Israel and Hamas have agreed to a four-day halt in their devastating war in exchange for the release of dozens of hostages taken captive by militants on Oct. 7, when Israeli communities were overrun and some 240 people abducted.
The agreement will bring the first respite to war-weary Palestinians in Gaza, where more than 11,000 people, many women and children, have been killed. It could also offer a glimmer of hope to the families of those abducted weeks ago.
The deal, brokered by Qatar, the U.S. and Egypt, was announced as fighting intensified in central neighborhoods of Gaza City. It caps weeks of fitful indirect negotiations and sets the stage for a tense period that could determine the course of the war, already in its seventh week.
Israel, Hamas and Qatar have released different details of the agreement, but those details do not appear to contradict each other.
WHAT'S IN THE DEAL?
Qatar announced Wednesday that Hamas will release 50 hostages in exchange for what Hamas said would be 150 Palestinian prisoners held by Israel. Those released by both sides will be women and minors.
The hostages would be released in bursts throughout the four-day cease-fire. Once the first batch is released, Israel is expected to free the first group of Palestinian prisoners.
Those up for release include many teen-age boys detained during a wave of violence in the West Bank in 2022 or 2023 and charged with offenses such as stone-throwing or disturbing public order, according to a list of eligible prisoners published by Israel's Justice Ministry on Wednesday. Israel currently holds nearly 7,000 Palestinians accused or convicted of security offenses.
Israel said the truce would be extended by a day for every 10 additional hostages released.
Qatar said Israel would also allow more fuel and humanitarian aid into Gaza, but did not provide details.

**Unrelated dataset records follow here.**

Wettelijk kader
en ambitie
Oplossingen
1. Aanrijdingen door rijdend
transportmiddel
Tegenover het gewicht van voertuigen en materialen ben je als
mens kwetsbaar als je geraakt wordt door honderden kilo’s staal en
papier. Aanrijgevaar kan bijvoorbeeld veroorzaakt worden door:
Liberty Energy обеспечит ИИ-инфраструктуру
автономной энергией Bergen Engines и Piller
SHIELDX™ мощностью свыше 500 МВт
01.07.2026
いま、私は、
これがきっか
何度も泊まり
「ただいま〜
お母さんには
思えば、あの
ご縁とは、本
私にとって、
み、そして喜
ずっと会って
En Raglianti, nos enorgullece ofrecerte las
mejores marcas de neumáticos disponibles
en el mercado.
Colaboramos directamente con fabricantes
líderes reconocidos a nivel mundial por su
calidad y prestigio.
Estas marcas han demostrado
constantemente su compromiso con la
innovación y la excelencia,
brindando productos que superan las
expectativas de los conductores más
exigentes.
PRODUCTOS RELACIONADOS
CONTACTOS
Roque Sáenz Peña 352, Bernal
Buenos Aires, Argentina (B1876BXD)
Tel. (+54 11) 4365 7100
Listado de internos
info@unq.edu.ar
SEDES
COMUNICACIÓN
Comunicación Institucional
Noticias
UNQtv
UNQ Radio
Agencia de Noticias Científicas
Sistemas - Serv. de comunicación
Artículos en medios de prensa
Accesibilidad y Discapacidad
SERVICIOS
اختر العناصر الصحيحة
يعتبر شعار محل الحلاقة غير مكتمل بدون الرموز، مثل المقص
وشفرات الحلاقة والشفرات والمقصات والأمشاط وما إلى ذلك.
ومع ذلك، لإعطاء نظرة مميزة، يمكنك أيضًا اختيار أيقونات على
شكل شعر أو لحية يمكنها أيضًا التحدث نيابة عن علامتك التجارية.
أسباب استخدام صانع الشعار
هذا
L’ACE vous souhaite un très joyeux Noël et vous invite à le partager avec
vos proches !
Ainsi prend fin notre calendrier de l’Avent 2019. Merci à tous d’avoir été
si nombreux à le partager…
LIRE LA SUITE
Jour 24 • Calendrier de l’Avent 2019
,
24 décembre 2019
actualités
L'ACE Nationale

Hamas said hundreds of trucks carrying humanitarian aid and fuel are to be allowed to enter Gaza every day as part of the deal. Supplies would also reach northern Gaza, the focus of Israel's ground offensive, for the first time, Hamas said.
Israel's government statement did not refer to increased aid and fuel deliveries. Israeli Channel 12 TV reported that as part of the deal, Israel will allow a "significant" amount of fuel and humanitarian supplies into Gaza, but did not specify how much. Israel has severely limited the amount of aid, especially fuel, allowed into Gaza during the war, prompting dire shortages of water, food and fuel to run generators.
The fighting is expected to come to a temporary halt: Israeli jets and troops will hold their fire, while militants are expected to refrain from firing rockets at Israel. Hamas said Israel's warplanes will stop flying over southern Gaza during the four-day truce and for six hours daily over northern Gaza. Israel made no mention of halting flights, and it wasn't clear if this would include Israel's sophisticated intelligence drones, which have been a constant presence over Gaza.
WHAT'S BEEN LEFT OUT?
While several families will be thrilled to have their loved ones back, a significant number of hostages remain in Hamas captivity, including men, women, older people and foreign nationals. The families who are not included in the current deal are likely to keep up the pressure on Israeli Prime Minister Benjamin Netanyahu to try to secure their own loved ones' release with a future deal.
According to the Israeli newspaper Haaretz, under the deal, the International Committee of the Red Cross will visit remaining hostages and provide them with medicines they may need. Netanyahu confirmed that detail.
While the cease-fire will grant Palestinians in Gaza a brief calm, the hundreds of thousands who have fled the combat zone and headed south are not expected to be able to head back. Israeli troops are expected to remain in their positions in northern Gaza and are not withdrawing.
WHAT ARE THE DEAL'S POSSIBLE IMPLICATIONS?
The deal offers only a short break in the fighting. Israel, which has made destroying Hamas and saving the captives its war goals, is expected to continue where it left off once the four days wrap up.
Netanyahu said Tuesday that the cease-fire will allow the army to prepare for the continued fighting and will not harm its war effort. Once the cease-fire ends, airstrikes will likely resume and troops will continue their push throughout northern Gaza before their expected foray into the south at an unknown time. Gaza residents will have to brace for a resumption of hostilities.
The deal also appears to bolster Hamas. A break in fighting would grant it time to strategize, shift around militant positions and perhaps regroup after Israel claimed it had killed large numbers of Hamas fighters and destroyed many of the group's military assets.
The staggered nature of the deal also opens the door for Hamas to up its demands on the fly, on the assumption that Israel will make even more concessions to release more hostages.
Yehya Sinwar, the Hamas leader in Gaza and presumed mastermind of the Oct. 7 attack, could also try to turn a four-day pause in fighting into a longer cease-fire by offering to release more hostages. A longer cease-fire would make it harder for Israel to restart the war, both operationally and in the eyes of global public opinion.
The Israeli government would face growing domestic pressure to secure the release of more hostages. Families left out of the current deal will only become more determined to see their loved ones freed once they've seen the first groups leave captivity.